Repeat the listing exactly. Do not carry over any pictures.

-------- Provided records --------

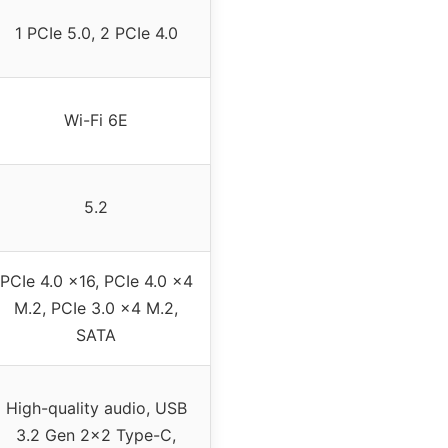
1 PCIe 5.0, 2 PCIe 4.0
Wi-Fi 6E
5.2
PCIe 4.0 x16, PCIe 4.0 x4
M.2, PCIe 3.0 x4 M.2,
SATA
High-quality audio, USB
3.2 Gen 2×2 Type-C,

--------

# Answer to the problem
1 PCIe 5.0, 2 PCIe 4.0
Wi-Fi 6E
5.2
PCIe 4.0 x16, PCIe 4.0 x4
M.2, PCIe 3.0 x4 M.2,
SATA
High-quality audio, USB
3.2 Gen 2×2 Type-C,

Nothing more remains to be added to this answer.